All Supreme Court employees were placed on an antibiotic regimen, mail service was disrupted, and oral arguments were temporarily relocated to the U.S. Court of Appeals for the D.C. Circuit, but "the Court didn't miss a beat," McGurk says with more than a touch of pride in his voice.

That sense of pride seems to be reflected in McGurk when he talks about the Supreme Court. "It's an awe-inspiring institution," McGurk says. "Think about it. The Supreme Court takes only cases that divide lower courts, presenting very difficult questions. Often there are no objectively right answers to those questions, yet the Court has a responsibility to provide answers, and it does so through genuine intellectual debate and dialogue. It also remains a human institution, managing to separate sincere disagreements from personal relationships."

McGurk swirls what's left of the tea in his porcelain cup and ponders where his career is headed. He would like to return to government some day (his award-winning thesis addressed the social ramifications of gated communities), but first there are other avenues he would like to explore.

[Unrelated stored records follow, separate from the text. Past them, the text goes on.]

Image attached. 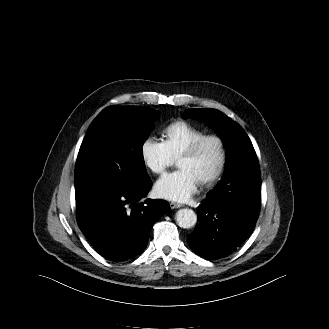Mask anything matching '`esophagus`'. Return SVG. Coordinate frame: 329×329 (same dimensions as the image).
I'll return each mask as SVG.
<instances>
[{
	"instance_id": "34e87169",
	"label": "esophagus",
	"mask_w": 329,
	"mask_h": 329,
	"mask_svg": "<svg viewBox=\"0 0 329 329\" xmlns=\"http://www.w3.org/2000/svg\"><path fill=\"white\" fill-rule=\"evenodd\" d=\"M169 205H170V208H171V209H176V208H180V207H182L181 204H179V203H175V202H171Z\"/></svg>"
}]
</instances>
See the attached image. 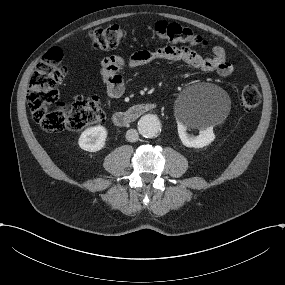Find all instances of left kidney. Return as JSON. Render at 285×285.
<instances>
[{"instance_id": "obj_1", "label": "left kidney", "mask_w": 285, "mask_h": 285, "mask_svg": "<svg viewBox=\"0 0 285 285\" xmlns=\"http://www.w3.org/2000/svg\"><path fill=\"white\" fill-rule=\"evenodd\" d=\"M182 144L187 148L201 149L209 146L216 140L212 126L202 129L196 138L191 137L186 130L179 132Z\"/></svg>"}]
</instances>
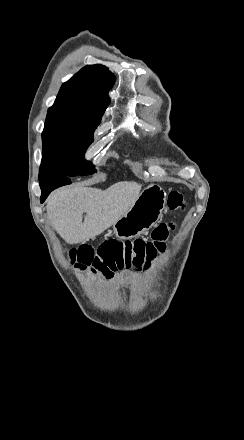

As one of four recipients of the prestigious Temple Bar scholarship, McGurk was selected to spend a month in London, where he would shadow barristers and serve as a marshal for a High Court Justice as part of an intensive program to learn about the English legal system. An associate position with the international law firm Kirkland & Ellis also awaits, but first there is Italy.

He must go finish packing, but he is still talking about the Supreme Court. Asked whether he would like to be a judge some day, McGurk smiles and says that he thinks it's something he would enjoy. And the high court? He won't take the bait.

"I was honored to serve as a clerk on the Supreme Court of the United States," he says, leaving out an important piece of information: Three of the nine sitting justices also once served as law clerks at the Supreme Court.


UConn's Supreme Trio in Hartford
For students seeking to meet the demands of studying the law, any aspirations about some day reaching the highest levels of the legal profession are perhaps only a daydream.

Justices Joette Katz, Richard N. Palmer, and Christine S. Vertefeuille
Connecticut Supreme Court Justices Joette Katz '77 J.D., Richard N. Palmer '77 J.D., and Christine S. Vertefeuille '75 J.D.

"It was something I never really considered as a law student," says Richard N. Palmer '77 J.D., one of three UConn School of Law alumni who serve as associate justices of the Connecticut Supreme Court. "I think virtually every day how fortunate I am to discharge the responsibilities of this office."

Justice Palmer, along with Joette Katz '77 J.D. and Christine S. Vertefeuille '75 J.D. hold three of the seven seats on the state's highest court, making decisions that ultimately may affect the lives of all the state's citizens.

All three of the justices remain actively involved with the School of Law, either as guest lecturers or participants in Moot Court sessions with students. Justice Katz previously served as a member of the faculty and also as a member of a dean's search committee. Justice Palmer served on the search committee that selected Dean Nell Jessup Newton. Justice Vertefeuille addressed the current class of first-year law students.

The justices say that seeing so many of their former classmates and fellow alumni in court and throughout their travels makes the UConn School of Law experience unique.

"The school attracts national talent," Justice Katz says.

"We see people we went to UConn with all the time at functions and in our court. It's like being in a club that is sustaining. You don't get that when you go to law school in another state and then come back to practice."

"I'm tremendously proud of the law school," says Justice Vertefeuille. "As good a school as it was when we went there, it has a greater national reputation today. We are invited to do Moot Court at many law schools. We're just thrilled to see the caliber of our law students. They are so good."